> PROMPT: All lines of the data shown below should be output exactly as they stand.

[DATA RECORDS — start]

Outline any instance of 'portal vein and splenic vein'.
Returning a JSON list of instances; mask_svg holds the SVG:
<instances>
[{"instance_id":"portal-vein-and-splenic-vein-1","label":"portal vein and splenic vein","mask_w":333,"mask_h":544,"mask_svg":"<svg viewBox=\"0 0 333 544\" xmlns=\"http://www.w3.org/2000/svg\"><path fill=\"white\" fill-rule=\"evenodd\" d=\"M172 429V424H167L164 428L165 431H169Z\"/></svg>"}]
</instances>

[DATA RECORDS — finish]

> RESULT:
Outline any instance of 'portal vein and splenic vein'.
Returning a JSON list of instances; mask_svg holds the SVG:
<instances>
[{"instance_id":"portal-vein-and-splenic-vein-1","label":"portal vein and splenic vein","mask_w":333,"mask_h":544,"mask_svg":"<svg viewBox=\"0 0 333 544\" xmlns=\"http://www.w3.org/2000/svg\"><path fill=\"white\" fill-rule=\"evenodd\" d=\"M172 429V424H167L164 428L165 431H169Z\"/></svg>"}]
</instances>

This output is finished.